» What you need to do: Transcribe exactly the lines below that begin at the line with "çantalarında veya direkt" and stop after the line with "Ante todo saludar", leaving out every picture.
++++++
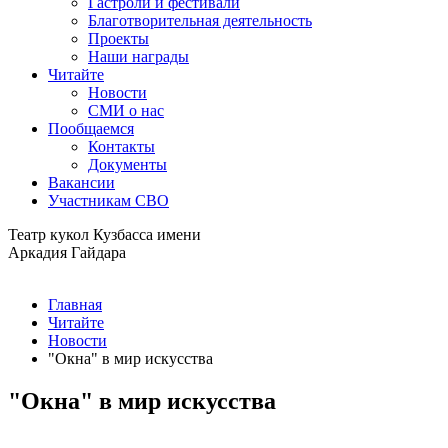
Гастроли и фестивали
Благотворительная деятельность
Проекты
Наши награды
Читайте
Новости
СМИ о нас
Пообщаемся
Контакты
Документы
Вакансии
Участникам СВО
Театр кукол Кузбасса имени
Аркадия Гайдара
Главная
Читайте
Новости
"Окна" в мир искусства
"Окна" в мир искусства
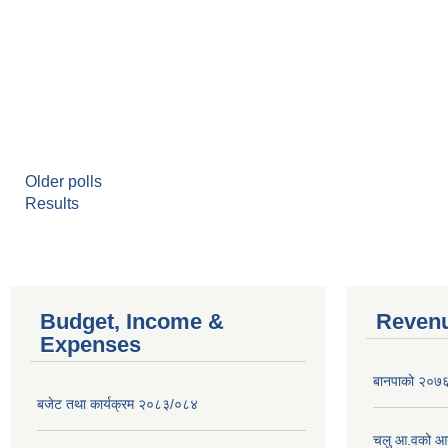
Older polls
Results
Budget, Income &
Revenu
Expenses
बानपाको २०७६ 
बजेट तथा कार्यक्रम २०८३/०८४
चलु आ.वको आ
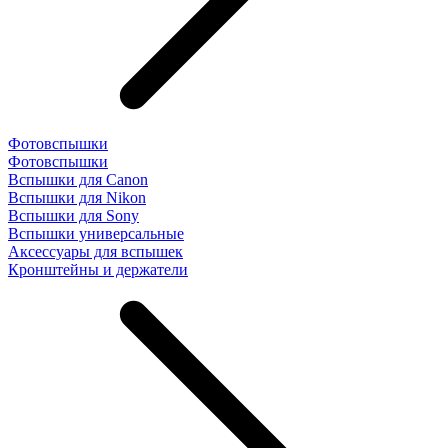
Фотовспышки
Фотовспышки
Вспышки для Canon
Вспышки для Nikon
Вспышки для Sony
Вспышки универсальные
Аксесcуары для вспышек
Кронштейны и держатели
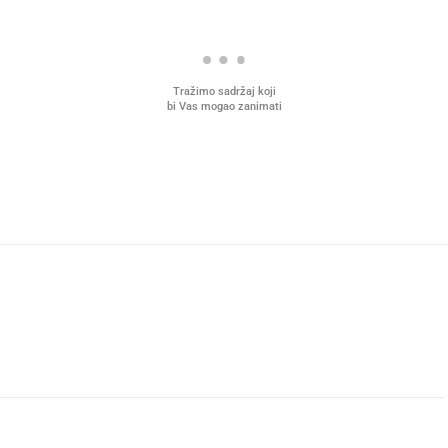
Tražimo sadržaj koji
bi Vas mogao zanimati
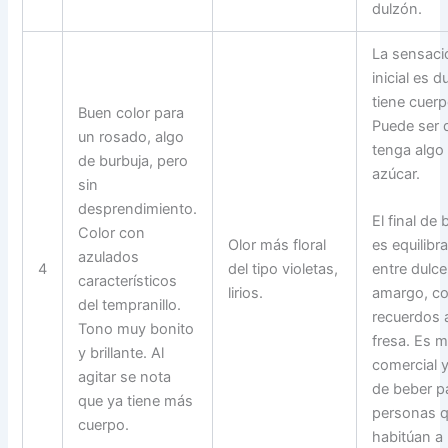
dulzón.
La sensaci
inicial es d
tiene cuerp
Buen color para
Puede ser 
un rosado, algo
tenga algo
de burbuja, pero
azúcar.
sin
desprendimiento.
El final de
Color con
Olor más floral
es equilibr
azulados
4
del tipo violetas,
entre dulce
característicos
lirios.
amargo, c
del tempranillo.
recuerdos 
Tono muy bonito
fresa. Es 
y brillante. Al
comercial y
agitar se nota
de beber p
que ya tiene más
personas 
cuerpo.
habitúan a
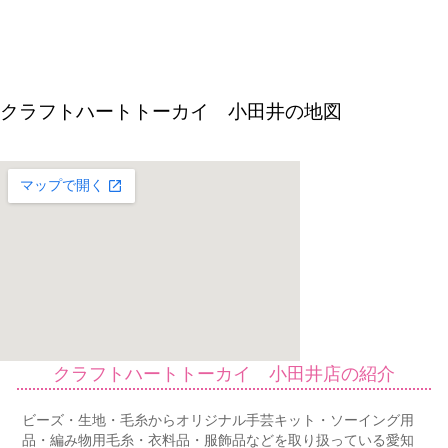
クラフトハートトーカイ 小田井の地図
クラフトハートトーカイ 小田井店の紹介
ビーズ・生地・毛糸からオリジナル手芸キット・ソーイング用
品・編み物用毛糸・衣料品・服飾品などを取り扱っている愛知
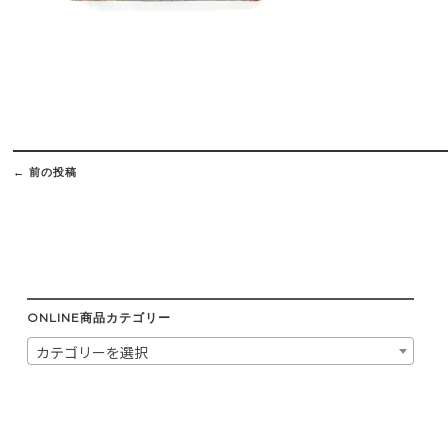
Post
navigation
←
前の投稿
ONLINE商品カテゴリー
カテゴリーを選択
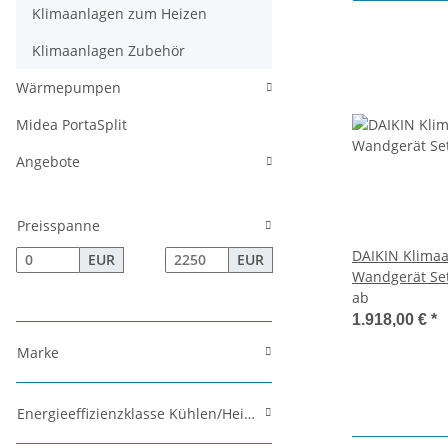
Klimaanlagen zum Heizen
Klimaanlagen Zubehör
Wärmepumpen
Midea PortaSplit
Angebote
Preisspanne
DAIKIN Klimaa
EUR
EUR
Wandgerät Se
ab
1.918,00 €
*
Marke
Energieeffizienzklasse Kühlen/Heizen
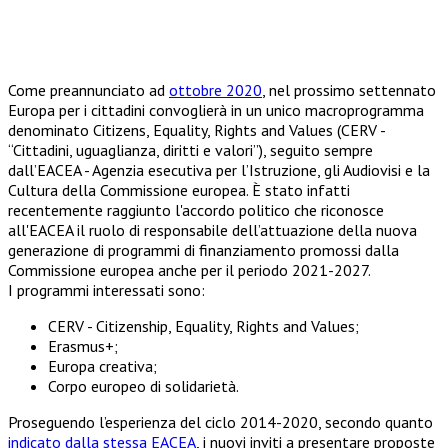
Come preannunciato ad
ottobre 2020
, nel prossimo settennato
Europa per i cittadini convoglierà in un unico macroprogramma
denominato Citizens, Equality, Rights and Values (CERV -
“Cittadini, uguaglianza, diritti e valori”), seguito sempre
dall’EACEA - Agenzia esecutiva per l’Istruzione, gli Audiovisi e la
Cultura della Commissione europea. È stato infatti
recentemente raggiunto l'accordo politico che riconosce
all'EACEA il ruolo di responsabile dell’attuazione della nuova
generazione di programmi di finanziamento promossi dalla
Commissione europea anche per il periodo 2021-2027.
I programmi interessati sono:
CERV - Citizenship, Equality, Rights and Values;
Erasmus+;
Europa creativa;
Corpo europeo di solidarietà.
Proseguendo l’esperienza del ciclo 2014-2020, secondo quanto
indicato dalla stessa EACEA
, i nuovi inviti a presentare proposte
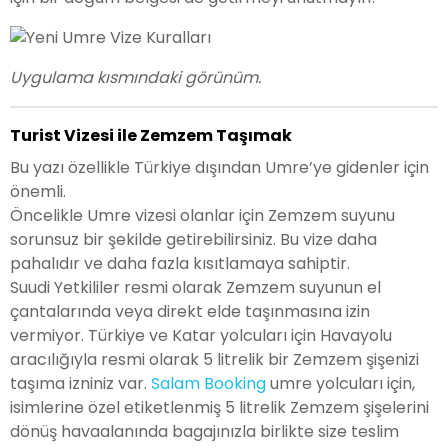
Uygulama kısmındaki görünüm.
Turist Vizesi ile Zemzem Taşımak
Bu yazı özellikle Türkiye dışından Umre’ye gidenler için
önemli.
Öncelikle Umre vizesi olanlar için Zemzem suyunu
sorunsuz bir şekilde getirebilirsiniz. Bu vize daha
pahalıdır ve daha fazla kısıtlamaya sahiptir.
Suudi Yetkililer resmi olarak Zemzem suyunun el
çantalarında veya direkt elde taşınmasına izin
vermiyor. Türkiye ve Katar yolcuları için Havayolu
aracılığıyla resmi olarak 5 litrelik bir Zemzem şişenizi
taşıma izniniz var.
Salam Booking
umre yolcuları için,
isimlerine özel etiketlenmiş 5 litrelik Zemzem şişelerini
dönüş havaalanında bagajınızla birlikte size teslim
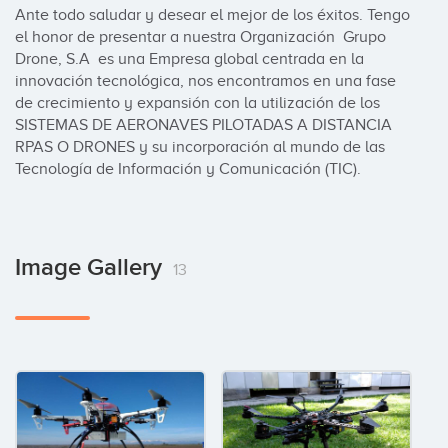
Ante todo saludar y desear el mejor de los éxitos. Tengo 
el honor de presentar a nuestra Organización  Grupo 
Drone, S.A  es una Empresa global centrada en la 
innovación tecnológica, nos encontramos en una fase 
de crecimiento y expansión con la utilización de los  
SISTEMAS DE AERONAVES PILOTADAS A DISTANCIA 
RPAS O DRONES y su incorporación al mundo de las 
Tecnología de Información y Comunicación (TIC).
Image Gallery
13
++++++
» Task response:
çantalarında veya direkt elde taşınmasına izin
vermiyor. Türkiye ve Katar yolcuları için Havayolu
aracılığıyla resmi olarak 5 litrelik bir Zemzem şişenizi
taşıma izniniz var.
Salam Booking
umre yolcuları için,
isimlerine özel etiketlenmiş 5 litrelik Zemzem şişelerini
dönüş havaalanında bagajınızla birlikte size teslim
Ante todo saludar y desear el mejor de los éxitos. Tengo 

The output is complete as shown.